Will it be a choice?

Leading EHR vendors are still on-premises, and most organizations are still invested in that model of paying to have software deployed and maintained on site, Krasner says. On top of that, experts including Egor Kobelev, Software Delivery Manager at DataArt, note there are reasons for maintaining at least some onsite data that won’t go away, such as protection for issues with access, outages and disaster recovery.

However, “in a world of absolute interoperability [means] you’re not going to survive unless you modernize and move to the platform API model, and that’s all web and cloud-based,” Krasner says. “It’s very hard to do that when you’re still on-prem.”

What to expect in the near-term

With all that said, Krasner suggests hybrid solutions will be the trend over the next five to 10 years, with hospitals outsourcing specific functions such as population health to the cloud, and adjusting their strategy over time based on a combination of their incentive to change and their investment in their current infrastructure. Entities such as academic medical centers engaging in massively data-intensive efforts such as genomics and personalized medicine will lead the way in utilizing cloud infrastructure, while smaller entities such as community hospitals will typically be last to determine a need, Krasner suggests.

The hybrid vision was shared by a variety of experts weighing in with Healthcare Dive, including Matt Richards, vice president of products and market, and Kelley Brooks, director of marketing, at ownCloud.

They suggest the ultimate answer is going to be a combination brought together onto mobile devices. “We will see a mix of hybrid solutions from traditional vendors all the way over to cloud-based solutions,” they say, stressing the cloud is not suited to everything and decisions will also be influenced by regulations and matters of economics. “But, in the end, it will be a mix of both,” they say.

Joe Grover, partner of LiquidHub, suggests hospitals will continue to add new services where the use of cloud services for data storage adds capability, customers, or landscape but agrees traditional data storage, where investment has already been placed, will continue to be kept within the walls of the organization. “Most that venture into the cloud services model will still insist on utilizing private cloud solutions where data are concerned,” he says.

Security and risk concerns

Krasner and other experts add multiple service providers including Amazon and Google have signed HIPAA business associate agreements, which addresses much of the regulatory aspect of healthcare in the cloud.

“Most cloud providers now are able to sign BAAs and manage the data in a HIPAA compliant manner,” says Ananth Balasubramanian, head of Commvault’s Vertical Solutions Business Unit. He adds data management software now provide encryption of data on the fly and at rest to ensure a high level of security. “Understanding these factors help healthcare organizations become comfortable moving their data to the cloud,” he says.
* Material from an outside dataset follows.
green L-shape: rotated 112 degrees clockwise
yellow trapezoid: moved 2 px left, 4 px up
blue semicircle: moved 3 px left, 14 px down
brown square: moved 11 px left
While many promote the cloud as a security improvement, Mounil Patel, a VP of Strategic Field Engagement at Mimecast, stresses moving to the cloud doesn’t absolve IT of risk management practices. “Risk actually increase in new areas,” he warns, because if hackers do breach cloud vendors they would be able to access data for many customers, making vendors higher targets than individual companies. “Picking one lock opens many doors,” he says.

Patel adds as vendors grow their cloud infrastructure to serve more customers, the risk of failure increases. “Organizations need to plan for these risks and address them the same way they would within their same data center by adding layered multivendor security and encryption, service redundancy and independent backup,” he says. “Single vendor replication can’t protect you from unintentional or malicious human error.”

Dinesh Sheth, founder and CEO of Green Circle Health, suggests in the case of the healthcare industry, embracing the cloud is more of cultural change or leadership adoption issue, not a security, technology or regulatory issue. “Healthcare IT is slow to change, but it is happening,” he says. “Over time we will see more use of cloud-based platforms, which tend to be more robust than in-house IT managed platforms. It is only question of time before we get there.”